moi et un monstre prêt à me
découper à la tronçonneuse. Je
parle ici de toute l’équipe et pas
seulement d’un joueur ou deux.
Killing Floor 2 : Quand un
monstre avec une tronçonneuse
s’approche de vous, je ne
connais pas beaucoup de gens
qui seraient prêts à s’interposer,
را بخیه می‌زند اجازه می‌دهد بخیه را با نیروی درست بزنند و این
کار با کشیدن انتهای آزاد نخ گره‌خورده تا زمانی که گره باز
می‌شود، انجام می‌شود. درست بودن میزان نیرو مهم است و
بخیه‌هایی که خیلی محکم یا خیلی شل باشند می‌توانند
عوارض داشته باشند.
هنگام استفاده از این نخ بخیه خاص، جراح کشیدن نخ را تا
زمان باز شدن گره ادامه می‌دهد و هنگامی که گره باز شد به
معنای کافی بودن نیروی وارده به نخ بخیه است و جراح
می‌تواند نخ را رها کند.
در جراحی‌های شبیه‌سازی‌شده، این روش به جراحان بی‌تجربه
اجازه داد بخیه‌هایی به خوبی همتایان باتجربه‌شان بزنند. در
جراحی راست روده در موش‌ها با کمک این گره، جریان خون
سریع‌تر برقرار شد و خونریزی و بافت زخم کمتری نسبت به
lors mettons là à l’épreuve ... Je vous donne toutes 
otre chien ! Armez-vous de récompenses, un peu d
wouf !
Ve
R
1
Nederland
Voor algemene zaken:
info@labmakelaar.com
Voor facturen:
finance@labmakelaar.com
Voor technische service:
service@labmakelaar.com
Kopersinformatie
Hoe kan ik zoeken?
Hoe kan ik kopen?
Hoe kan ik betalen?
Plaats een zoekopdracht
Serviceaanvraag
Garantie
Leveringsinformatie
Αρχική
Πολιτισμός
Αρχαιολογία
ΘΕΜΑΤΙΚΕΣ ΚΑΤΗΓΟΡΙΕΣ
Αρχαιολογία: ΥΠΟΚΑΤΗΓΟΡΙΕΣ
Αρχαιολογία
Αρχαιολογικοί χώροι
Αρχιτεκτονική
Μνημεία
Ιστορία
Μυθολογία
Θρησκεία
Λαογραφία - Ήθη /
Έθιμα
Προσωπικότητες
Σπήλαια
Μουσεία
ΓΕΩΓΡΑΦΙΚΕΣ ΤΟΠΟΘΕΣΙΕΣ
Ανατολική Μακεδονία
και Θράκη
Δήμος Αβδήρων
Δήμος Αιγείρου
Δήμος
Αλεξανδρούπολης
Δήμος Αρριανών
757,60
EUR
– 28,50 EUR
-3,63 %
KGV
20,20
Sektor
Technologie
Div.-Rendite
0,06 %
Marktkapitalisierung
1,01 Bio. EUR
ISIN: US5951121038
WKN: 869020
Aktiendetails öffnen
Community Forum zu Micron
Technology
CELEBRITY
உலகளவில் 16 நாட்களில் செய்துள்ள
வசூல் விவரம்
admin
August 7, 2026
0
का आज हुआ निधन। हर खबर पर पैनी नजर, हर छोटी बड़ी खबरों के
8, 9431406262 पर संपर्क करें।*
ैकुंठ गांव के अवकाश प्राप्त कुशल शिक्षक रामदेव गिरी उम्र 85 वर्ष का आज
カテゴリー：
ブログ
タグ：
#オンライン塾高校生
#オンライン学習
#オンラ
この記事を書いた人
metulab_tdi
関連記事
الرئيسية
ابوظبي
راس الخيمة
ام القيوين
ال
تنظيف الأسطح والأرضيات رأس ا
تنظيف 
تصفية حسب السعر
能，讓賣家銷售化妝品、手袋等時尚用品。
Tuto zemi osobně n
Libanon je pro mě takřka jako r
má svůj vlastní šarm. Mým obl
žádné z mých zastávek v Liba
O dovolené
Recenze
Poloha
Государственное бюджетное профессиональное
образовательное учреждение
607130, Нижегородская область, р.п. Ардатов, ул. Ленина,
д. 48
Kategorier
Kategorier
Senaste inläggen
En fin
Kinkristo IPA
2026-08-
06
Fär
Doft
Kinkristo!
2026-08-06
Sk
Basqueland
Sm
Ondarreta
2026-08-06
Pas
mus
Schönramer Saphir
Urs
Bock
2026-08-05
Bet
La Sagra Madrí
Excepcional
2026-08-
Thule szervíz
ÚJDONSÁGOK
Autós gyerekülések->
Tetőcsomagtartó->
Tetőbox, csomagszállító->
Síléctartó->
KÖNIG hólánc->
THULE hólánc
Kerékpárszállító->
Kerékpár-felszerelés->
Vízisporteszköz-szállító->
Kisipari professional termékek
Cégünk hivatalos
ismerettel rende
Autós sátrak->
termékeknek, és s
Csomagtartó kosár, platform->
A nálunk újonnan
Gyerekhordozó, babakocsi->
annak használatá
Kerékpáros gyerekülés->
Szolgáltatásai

What you have to do —
Every entry is to be retyped word for word.

Answer —
moi et un monstre prêt à me
découper à la tronçonneuse. Je
parle ici de toute l’équipe et pas
seulement d’un joueur ou deux.
Killing Floor 2 : Quand un
monstre avec une tronçonneuse
s’approche de vous, je ne
connais pas beaucoup de gens
qui seraient prêts à s’interposer,
را بخیه می‌زند اجازه می‌دهد بخیه را با نیروی درست بزنند و این
کار با کشیدن انتهای آزاد نخ گره‌خورده تا زمانی که گره باز
می‌شود، انجام می‌شود. درست بودن میزان نیرو مهم است و
بخیه‌هایی که خیلی محکم یا خیلی شل باشند می‌توانند
عوارض داشته باشند.
هنگام استفاده از این نخ بخیه خاص، جراح کشیدن نخ را تا
زمان باز شدن گره ادامه می‌دهد و هنگامی که گره باز شد به
معنای کافی بودن نیروی وارده به نخ بخیه است و جراح
می‌تواند نخ را رها کند.
در جراحی‌های شبیه‌سازی‌شده، این روش به جراحان بی‌تجربه
اجازه داد بخیه‌هایی به خوبی همتایان باتجربه‌شان بزنند. در
جراحی راست روده در موش‌ها با کمک این گره، جریان خون
سریع‌تر برقرار شد و خونریزی و بافت زخم کمتری نسبت به
lors mettons là à l’épreuve ... Je vous donne toutes 
otre chien ! Armez-vous de récompenses, un peu d
wouf !
Ve
R
1
Nederland
Voor algemene zaken:
info@labmakelaar.com
Voor facturen:
finance@labmakelaar.com
Voor technische service:
service@labmakelaar.com
Kopersinformatie
Hoe kan ik zoeken?
Hoe kan ik kopen?
Hoe kan ik betalen?
Plaats een zoekopdracht
Serviceaanvraag
Garantie
Leveringsinformatie
Αρχική
Πολιτισμός
Αρχαιολογία
ΘΕΜΑΤΙΚΕΣ ΚΑΤΗΓΟΡΙΕΣ
Αρχαιολογία: ΥΠΟΚΑΤΗΓΟΡΙΕΣ
Αρχαιολογία
Αρχαιολογικοί χώροι
Αρχιτεκτονική
Μνημεία
Ιστορία
Μυθολογία
Θρησκεία
Λαογραφία - Ήθη /
Έθιμα
Προσωπικότητες
Σπήλαια
Μουσεία
ΓΕΩΓΡΑΦΙΚΕΣ ΤΟΠΟΘΕΣΙΕΣ
Ανατολική Μακεδονία
και Θράκη
Δήμος Αβδήρων
Δήμος Αιγείρου
Δήμος
Αλεξανδρούπολης
Δήμος Αρριανών
757,60
EUR
– 28,50 EUR
-3,63 %
KGV
20,20
Sektor
Technologie
Div.-Rendite
0,06 %
Marktkapitalisierung
1,01 Bio. EUR
ISIN: US5951121038
WKN: 869020
Aktiendetails öffnen
Community Forum zu Micron
Technology
CELEBRITY
உலகளவில் 16 நாட்களில் செய்துள்ள
வசூல் விவரம்
admin
August 7, 2026
0
का आज हुआ निधन। हर खबर पर पैनी नजर, हर छोटी बड़ी खबरों के
8, 9431406262 पर संपर्क करें।*
ैकुंठ गांव के अवकाश प्राप्त कुशल शिक्षक रामदेव गिरी उम्र 85 वर्ष का आज
カテゴリー：
ブログ
タグ：
#オンライン塾高校生
#オンライン学習
#オンラ
この記事を書いた人
metulab_tdi
関連記事
الرئيسية
ابوظبي
راس الخيمة
ام القيوين
ال
تنظيف الأسطح والأرضيات رأس ا
تنظيف 
تصفية حسب السعر
能，讓賣家銷售化妝品、手袋等時尚用品。
Tuto zemi osobně n
Libanon je pro mě takřka jako r
má svůj vlastní šarm. Mým obl
žádné z mých zastávek v Liba
O dovolené
Recenze
Poloha
Государственное бюджетное профессиональное
образовательное учреждение
607130, Нижегородская область, р.п. Ардатов, ул. Ленина,
д. 48
Kategorier
Kategorier
Senaste inläggen
En fin
Kinkristo IPA
2026-08-
06
Fär
Doft
Kinkristo!
2026-08-06
Sk
Basqueland
Sm
Ondarreta
2026-08-06
Pas
mus
Schönramer Saphir
Urs
Bock
2026-08-05
Bet
La Sagra Madrí
Excepcional
2026-08-
Thule szervíz
ÚJDONSÁGOK
Autós gyerekülések->
Tetőcsomagtartó->
Tetőbox, csomagszállító->
Síléctartó->
KÖNIG hólánc->
THULE hólánc
Kerékpárszállító->
Kerékpár-felszerelés->
Vízisporteszköz-szállító->
Kisipari professional termékek
Cégünk hivatalos
ismerettel rende
Autós sátrak->
termékeknek, és s
Csomagtartó kosár, platform->
A nálunk újonnan
Gyerekhordozó, babakocsi->
annak használatá
Kerékpáros gyerekülés->
Szolgáltatásai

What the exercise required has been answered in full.